亀田誠治が語る松本隆トリビュートアルバム「全亀田を投入した」



田家:先ほど仰った、この曲が細野さんと松本さんのコンビのベストソング的である理由をもう少し詳しく教えていただけますか?

亀田:細野さんのコードワークの美しさですよね。「ガラスの林檎」とかもそうですけど半音の進行とかをアカデミックに使っていく、この曲は細野さんの曲だってすぐわかるところも感じています。あとは、上手く言えないんですけど、細野さんの曲になると松本さんの歌詞がストーリーテラー的になるというか。もっと言うと乙女チックにもなるというか、細野さんの作るメロディとコードワークの美しさが、元々ある松本さんの言葉の品格や品性と掛け算になって届いてくるというか。こんなに美しい曲、僕も一生に一度書いてみたいですよ。でも、プロデュースとして関われるだけでも本当に幸せですけどね。



田家:今流れているのは、松本隆トリビュートアルバム『風街に連れてって!』から「ルビーの指環」。歌っているのは、横山剣さんです。1981年の寺尾聰さんの大ヒット曲で、作曲も寺尾さんでありました。この曲はイントロでおやっと思った人も多いでしょうね。

亀田:ハードルの高いカバーでして(笑)。当時のアレンジは井上鑑さんがなさっているんですけど、もはやイントロのフレーズが曲の一部になってるんですよ。これを省くわけにはいかないんですけど、そのままやると音楽の神様に「亀田君それいただきすぎじゃない? 反則!」って言われそうな気がして。僕がこの曲を紐解いていってダンディズムや洗練された都会性みたいなものを感じた中で、ダンディズムという文脈を活かすために今回のイントロを作りました。ヒントは、1977年のビリー・ジョエルの「ザ・ストレンジャー」というアルバムです。ニューヨークの持っている都会の洗練された感じ、そして摩天楼的なダンディーさみたいなものがこの曲と一緒になって歩んでくれるんじゃないかということで、ピアノだけのイントロ、ピアノだけの構想をつけて。なので、僕の中で今回の「ルビーの指環」は「ルビーの指環 meets ザ・ストレンジャー」という構築の仕方をして、両方の楽曲にリスペクトを込めてサウンドデザインしました。

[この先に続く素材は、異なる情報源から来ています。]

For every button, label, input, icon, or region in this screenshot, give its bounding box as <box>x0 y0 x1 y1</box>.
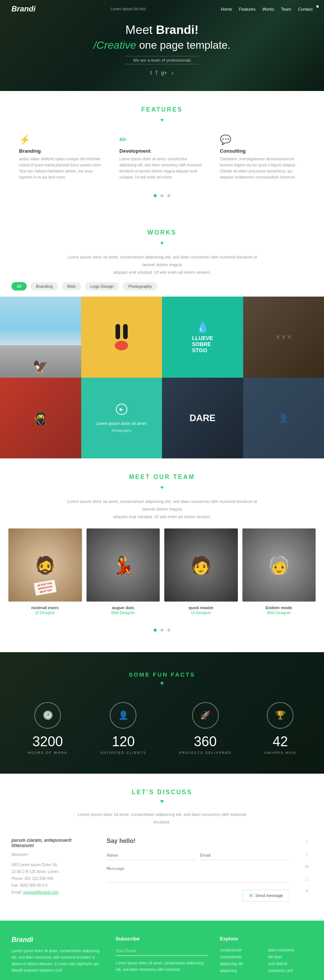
work-item-portrait[interactable]: 👤 <box>243 378 324 459</box>
hero-social: t f g+ ♪ <box>151 70 174 76</box>
email-input[interactable] <box>200 851 290 860</box>
nav-team[interactable]: Team <box>281 7 291 11</box>
nav-logo[interactable]: Brandi <box>11 5 35 13</box>
message-textarea[interactable] <box>107 864 290 883</box>
fact-clients-number: 120 <box>100 735 146 749</box>
works-filters: All Branding Web Logo Design Photography <box>0 282 324 297</box>
fact-awards-number: 42 <box>265 735 296 749</box>
name-input[interactable] <box>107 851 196 860</box>
member3-name: quod maxim <box>164 605 238 610</box>
filter-photo[interactable]: Photography <box>123 282 157 290</box>
work-item-ninja[interactable]: 🥷 <box>0 378 81 459</box>
footer-link-6: elit diam <box>268 953 313 960</box>
footer-subscribe-text: Lorem ipsum dolor sit amet, consectetuer… <box>115 960 208 973</box>
dribbble-social-icon[interactable]: △ <box>302 874 311 883</box>
nav-contact[interactable]: Contact <box>298 7 313 11</box>
footer-link-4: adipiscing <box>220 967 265 974</box>
team-dot-3[interactable] <box>167 629 170 632</box>
send-button[interactable]: ✉ Send message <box>242 890 290 902</box>
person-silhouette-4: 🧓 <box>268 555 290 575</box>
fact-hours: 🕐 3200 HOURS OF WORK <box>28 702 67 755</box>
dot-2[interactable] <box>160 194 164 197</box>
features-section: FEATURES ♥ ⚡ Branding asdss sabre sleife… <box>0 91 324 214</box>
rabbit-ear-right <box>123 324 128 339</box>
fact-hours-number: 3200 <box>28 735 67 749</box>
discuss-title: LET'S DISCUSS <box>11 789 313 796</box>
work-item-overlay[interactable]: ▶ Lorem ipsum dolor sit amet. Photograph… <box>81 378 162 459</box>
fact-projects: 🚀 360 PROJECTS DELIVERED <box>179 702 232 755</box>
dot-1[interactable] <box>154 194 157 197</box>
twitter-icon[interactable]: t <box>151 70 152 76</box>
lueve-text: LLUEVESOBRESTGO <box>192 335 213 353</box>
play-button[interactable]: ▶ <box>116 404 127 415</box>
work-item-dare[interactable]: DARE <box>162 378 243 459</box>
footer-explore-title: Explore <box>220 936 313 942</box>
filter-logo[interactable]: Logo Design <box>85 282 119 290</box>
footer-explore-link-1[interactable]: consectetuer <box>220 948 242 952</box>
play-icon: ▶ <box>120 407 123 412</box>
hero-creative: /Creative <box>93 39 136 51</box>
team-description: Lorem ipsum dolor sit amet, consectetuer… <box>0 498 324 528</box>
fact-projects-number: 360 <box>179 735 232 749</box>
hero-subtitle: We are a team of professionals <box>125 56 199 64</box>
team-photo-2: 💃 <box>87 528 160 602</box>
rabbit-face <box>115 341 128 350</box>
footer-explore-link-5[interactable]: diam nonummy <box>268 948 294 952</box>
team-title: MEET OUR TEAM <box>0 458 324 484</box>
features-title: FEATURES <box>0 91 324 117</box>
dot-3[interactable] <box>167 194 170 197</box>
pinterest-social-icon[interactable]: ♦ <box>302 886 311 895</box>
footer-explore-link-6[interactable]: elit diam <box>268 955 282 959</box>
works-grid-row1: 🦅 💧 LLUEVESOBRESTGO ⚔️ ⚔️ ⚔️ <box>0 297 324 378</box>
nav-home[interactable]: Home <box>221 7 232 11</box>
footer-explore-link-2[interactable]: consectetuer <box>220 955 242 959</box>
rss-social-icon[interactable]: ⊕ <box>302 862 311 871</box>
footer-explore-link-8[interactable]: nonummy zzril <box>268 969 292 973</box>
discuss-description: Lorem ipsum dolor sit amet, consectetuer… <box>11 811 313 826</box>
team-dot-2[interactable] <box>160 629 164 632</box>
feature-development: ✏ Development Lorem ipsum dolor sit amet… <box>112 134 212 180</box>
footer-grid: Brandi Lorem ipsum dolor sit amet, conse… <box>11 936 313 974</box>
features-grid: ⚡ Branding asdss sabre sleifend optios c… <box>0 131 324 188</box>
contact-email-link[interactable]: support@brandi.com <box>23 890 59 894</box>
nav-works[interactable]: Works <box>262 7 274 11</box>
team-member-3: 🧑 quod maxim UI Designer <box>164 528 238 615</box>
filter-all[interactable]: All <box>11 282 27 290</box>
fact-hours-label: HOURS OF WORK <box>28 751 67 755</box>
discuss-contact-info: parum claram, anteposuerit litterarum! l… <box>11 838 95 902</box>
footer-explore-link-4[interactable]: adipiscing <box>220 969 237 973</box>
team-photo-4: 🧓 <box>242 528 316 602</box>
hero-brand: Brandi! <box>156 23 199 37</box>
footer-link-2: consectetuer <box>220 953 265 960</box>
facebook-social-icon[interactable]: f <box>302 838 311 847</box>
footer-email-input[interactable] <box>115 946 208 956</box>
work-item-rabbit[interactable] <box>81 297 162 378</box>
work-item-lueve[interactable]: 💧 LLUEVESOBRESTGO <box>162 297 243 378</box>
branding-icon: ⚡ <box>19 134 104 145</box>
team-section: MEET OUR TEAM ♥ Lorem ipsum dolor sit am… <box>0 458 324 652</box>
branding-text: asdss sabre sleifend optios conque nihl … <box>19 156 104 180</box>
footer-explore-link-7[interactable]: zzril delenit <box>268 962 287 966</box>
team-dot-1[interactable] <box>154 629 157 632</box>
footer-explore-link-3[interactable]: adipiscing elit <box>220 962 243 966</box>
footer-about: Brandi Lorem ipsum dolor sit amet, conse… <box>11 936 104 974</box>
music-icon[interactable]: ♪ <box>171 70 173 76</box>
work-item-soldiers[interactable]: ⚔️ ⚔️ ⚔️ <box>243 297 324 378</box>
googleplus-icon[interactable]: g+ <box>161 70 167 76</box>
branding-title: Branding <box>19 148 104 154</box>
form-heading: Say hello! <box>107 838 290 844</box>
filter-branding[interactable]: Branding <box>30 282 58 290</box>
member1-name: nostrud exerc <box>8 605 82 610</box>
facebook-icon[interactable]: f <box>156 70 157 76</box>
facts-heart: ♥ <box>11 680 313 687</box>
nav-features[interactable]: Features <box>239 7 255 11</box>
rocket-icon: 🚀 <box>192 702 219 729</box>
fact-awards: 🏆 42 AWARDS WON <box>265 702 296 755</box>
filter-web[interactable]: Web <box>62 282 81 290</box>
twitter-social-icon[interactable]: t <box>302 850 311 859</box>
fact-projects-label: PROJECTS DELIVERED <box>179 751 232 755</box>
footer-link-3: adipiscing elit <box>220 960 265 967</box>
work-item-pelican[interactable]: 🦅 <box>0 297 81 378</box>
send-label: Send message <box>255 893 283 898</box>
overlay-sub: Photography <box>112 429 131 433</box>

田家:歌を横山剣さんにお願いしたというのも、思いがけない気がしますが。

亀田:ダンディズムというところで言えば、剣さんしかいないかなと。あと僕と剣さんがこれまで共演させていただいた流れもあって、剣さんの歌の旨味成分がどう響いてくるかというのもしっかり見えてました。この曲も迷わず一択で絶対やりたかったの。この曲がヒットしていた1981年の“街鳴り感”、10週連続1位とかそういう様々な伝説を打ち立てた、昭和史に残る名曲だなと思っていて。そのダンディズムを今伝えるには剣さんかなという気持ちでオファーしたら快諾いただきました。

田家:お聴きいただきましょう。アルバム10曲目「ルビーの指環」。